In mandriva, when I entered lspcidrake -v at console, the audio device is shown as snd_hda_intel : 82801H (ICH8)

But when I entered /sbin/chkconfig --list sound  & /sbin/chkconfig --list alsa, an error message is shown - "error: no such file or directory"

the file chkconfig does exist in the given path.... Help me

later I tried installing omega 10 and fedor 9.... all of them is having the same problem...


----------



## coolpcguy (Oct 19, 2008)

_Err there's a Dell Studio 1535 ?? 

Anyways run alsamixer at the console and check if all sliders at max
_


----------



## Dark Star (Oct 19, 2008)

Changing the kernel might fix the problem ! Or tried what awilliamson tol you !


----------



## sarincv (Oct 20, 2008)

all sliders are at the max position.... I tried changing the kernel also....


----------



## sarincv (Oct 28, 2008)

I solved the problem in suse.... I think the problem is, two sound cards are listed on executing that lspcidrake command....

1) ATI sound card
2) Intel 

The default sound card selected is the 1st one... in opensuse, I was able to change the default soundcard through yast... in Mandriva, I did'nt find any option to set the default one.... can anyone help me to set the default sound card???


----------



## Dark Star (Oct 28, 2008)

DIdn't this helps ?

                                                      *www.imgx.org/thumbs/large/25177_x2h2l/CC.png


Control Center - > Hardware - >Sound ?


Please let me know if it works !


Regrads


----------



## sarincv (Oct 29, 2008)

no.... it doesn't...


----------



## Hitboxx (Oct 29, 2008)

Assuming you aren't using the onboard sound, you can always disable it in the BIOS to avoid conflicts.


----------



## sarincv (Oct 29, 2008)

actually that ATI is my graphics card.... I want to use intel as my default card... I will try to disable it in BIOS and let u know....


----------



## esumitkumar (Nov 2, 2008)

same prob is coming wid me ..really frustrated 

First dload suse 11 --- it wasnt shrinking windows partition so not installed
then ubuntu 8.10 -- it was slow 
then dloaded mandriva 2009 - now no sound coming  

grrrr..wat to do ? isnt there a readymade linux which can do automatically itself ?


----------



## Dark Star (Nov 2, 2008)

^^Whats your sound card , post the output of lspci..
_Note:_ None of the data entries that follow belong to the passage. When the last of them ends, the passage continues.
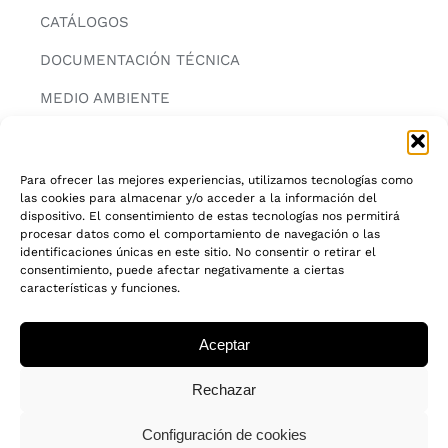
CATÁLOGOS
DOCUMENTACIÓN TÉCNICA
MEDIO AMBIENTE
CONTACTAR
Para ofrecer las mejores experiencias, utilizamos tecnologías como
las cookies para almacenar y/o acceder a la información del
INFORMACIÓN
dispositivo. El consentimiento de estas tecnologías nos permitirá
procesar datos como el comportamiento de navegación o las
AVISO LEGAL
identificaciones únicas en este sitio. No consentir o retirar el
consentimiento, puede afectar negativamente a ciertas
características y funciones.
POLITICA DE PRIVACIDAD
POLITICA DE COOKIES
Aceptar
CADENA DE CUSTODIA FSC®
Rechazar
Configuración de cookies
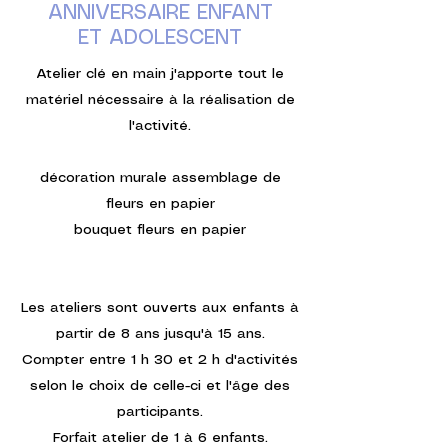
ANNIVERSAIRE ENFANT
ET ADOLESCENT
Atelier clé en main j'apporte tout le
matériel nécessaire à la réalisation de
l'activité.
décoration murale assemblage de
fleurs en papier
bouquet fleurs en papier
Les ateliers sont ouverts aux enfants à
partir de 8 ans jusqu'à 15 ans.
Compter entre 1 h 30 et 2 h d'activités
selon le choix de celle-ci et l'âge des
participants.
Forfait atelier de 1 à 6 enfants.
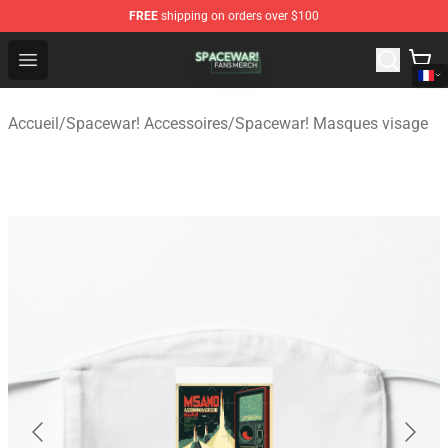
FREE
shipping on orders over $100
Spacewar! Shop - Official Spacewar! Merchandise Store
Open menu
Accueil
/
Spacewar! Accessoires
/
Spacewar! Masques visage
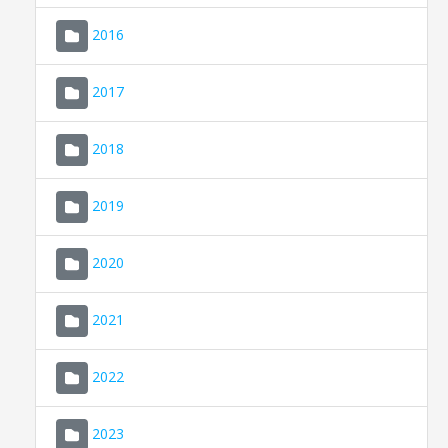
2016
2017
2018
2019
CONSELL DE MALLORCA
SEDE ELECTRÓNICA
2020
MALLORCA.ES
2021
TRANSPARENCIA
2022
2023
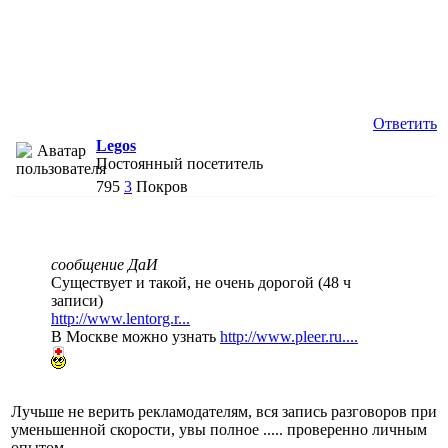
Ответить
Legos
Постоянный посетитель
795
3
Покров
сообщение ДаИ
Существует и такой, не очень дорогой (48 ч
записи)
http://www.lentorg.r...
В Москве можно узнать
http://www.pleer.ru....
Лучьше не верить рекламодателям, вся запись разговоров при
уменьшенной скорости, увы полное ..... проверенно личным
опытом.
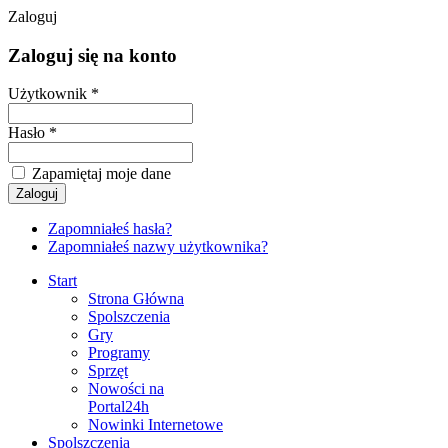
Zaloguj
Zaloguj się na konto
Użytkownik *
Hasło *
Zapamiętaj moje dane
Zapomniałeś hasła?
Zapomniałeś nazwy użytkownika?
Start
Strona Główna
Spolszczenia
Gry
Programy
Sprzęt
Nowości na
Portal24h
Nowinki Internetowe
Spolszczenia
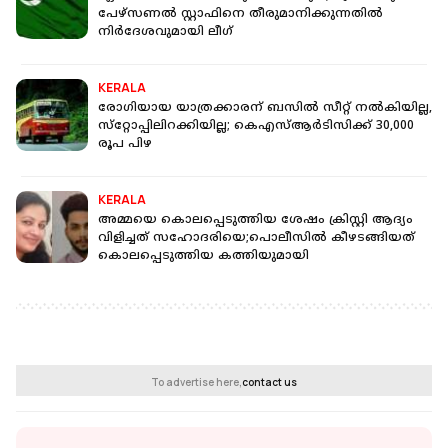
പേഴ്‌സണല്‍ സ്റ്റാഫിനെ തീരുമാനിക്കുന്നതില്‍
നിര്‍ദേശവുമായി ലീഗ്
KERALA
രോഗിയായ യാത്രക്കാരന് ബസിൽ സീറ്റ് നല്‍കിയില്ല,
സ്‌റ്റോപ്പിലിറക്കിയില്ല; കെഎസ്ആര്‍ടിസിക്ക് 30,000
രൂപ പിഴ
KERALA
അമ്മയെ കൊലപ്പെടുത്തിയ ശേഷം ക്രിസ്റ്റി ആദ്യം
വിളിച്ചത് സഹോദരിയെ;പൊലീസിൽ കീഴടങ്ങിയത്
കൊലപ്പെടുത്തിയ കത്തിയുമായി
To advertise here,
contact us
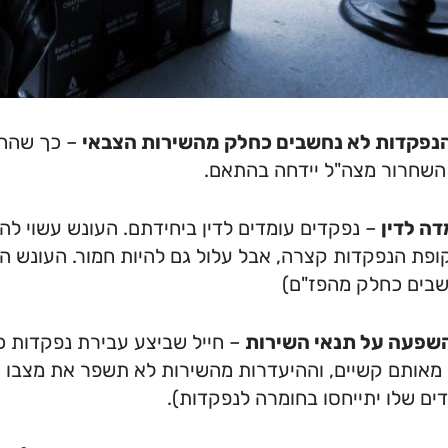
 הנפקדות לא נחשבים כחלק מהשירות הצבאי
– כך שהחיי
השחרור מצה"ל יידחה בהתאם.
ה לדין
– נפקדים עומדים לדין ביחידתם. העונש עשוי לה
שבים כחלק מהפז"ם)
השפעה על תנאי השירות
– חייל שביצע עבירת נפקדות כ
מאותם קשיים, וההיעדרות מהשירות לא תשפר את מצבו (
ם שלו יתייחסו בחומרה לנפקדות).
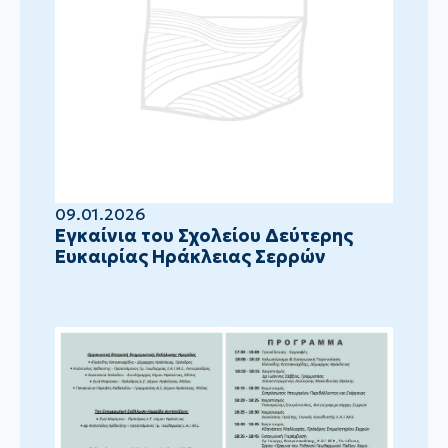
09.01.2026
Eγκαίνια του Σχολείου Δεύτερης
Ευκαιρίας Ηράκλειας Σερρών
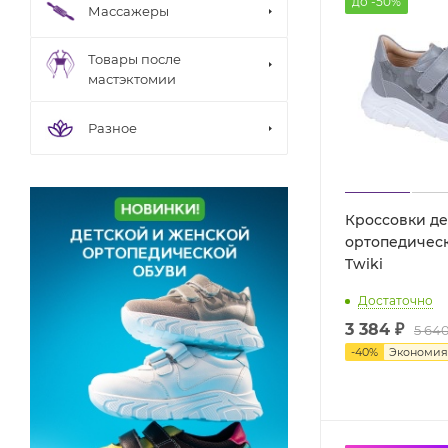
до -50%
Массажеры
Товары после
мастэктомии
Разное
Кроссовки де
ортопедическ
Twiki
Достаточно
3 384 ₽
5 640
-
40
%
Экономи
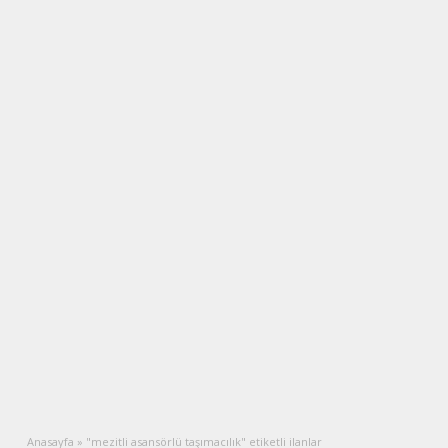
Anasayfa
»
"mezitli asansörlü taşımacılık" etiketli ilanlar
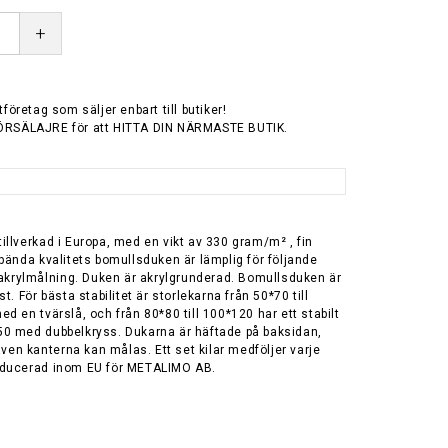
+
tföretag som säljer enbart till butiker!
ÖRSÄLAJRE för att HITTA DIN NÄRMASTE BUTIK.
llverkad i Europa, med en vikt av 330 gram/m² , fin
pända kvalitets bomullsduken är lämplig för följande
h akrylmålning. Duken är akrylgrunderad. Bomullsduken är
t. För bästa stabilitet är storlekarna från 50*70 till
d en tvärslå, och från 80*80 till 100*120 har ett stabilt
0 med dubbelkryss. Dukarna är häftade på baksidan,
 även kanterna kan målas. Ett set kilar medföljer varje
oducerad inom EU för METALIMO AB.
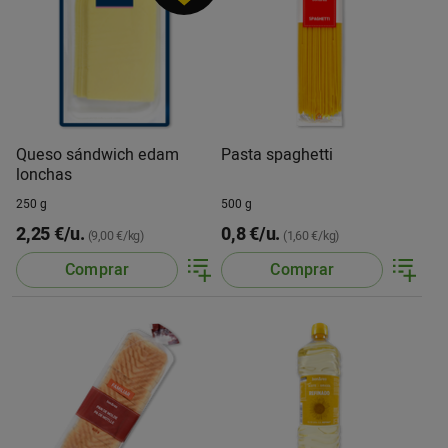
Queso sándwich edam
Pasta spaghetti
lonchas
250 g
500 g
2,25 €/u.
0,8 €/u.
(9,00 €/kg)
(1,60 €/kg)
Comprar
Comprar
Or try disabling Pulse Audio  from Mandriva Control Center -> hardware -> sound..

Some card have problem with Pulse Audio


----------



## esumitkumar (Nov 2, 2008)

^^ intel 915 PM MB....also same prob with linux mint  
hows XFCE desktop any reviews ?


----------



## Dark Star (Nov 3, 2008)

Disable Pulse Audio Sound Server. .From Mandriva Control Center..


----------



## esumitkumar (Nov 3, 2008)

hmm..actually itne exps k baad im reading vishal's website askvg.com and it really made my XP super duper fast


----------



## Dark Star (Nov 3, 2008)

People like you can't be helped , you guys just pops here and there and finally switch from where you come 

You can't learn anything by doing this.. Everything has a solution but if uyou won't try you won't get it either


----------



## esumitkumar (Nov 3, 2008)

^^sorry and he he he


----------



## sarincv (Nov 3, 2008)

my problem got solved....just try this... Open up Kmix (left click)
Click on "Mixer"
Under Settings (top bar) click onto "Configure channels".
Tick "Analogue Loopback" and click "OK"
Back in your Mixer Window, tick "Mute" analogue loopback.

that will get rid of the hissing and pop sound.
Right click in the taskbar on KMix
Click on "Select Master Channel"
Set it to "PCM"
Keep your front volumes up all the way in the main Kmix window and use PCM to adjust volume.


----------



## Dark Star (Nov 3, 2008)

Where's Analog Loop back ? I couldn't find it in my Mixer ? Can you please pos ta SS !


----------



## sarincv (Nov 4, 2008)

oh man... I'm in office and I can't post a screenshot...  Did you check configure channel in settings??


----------



## Dark Star (Nov 4, 2008)

Yeah !


----------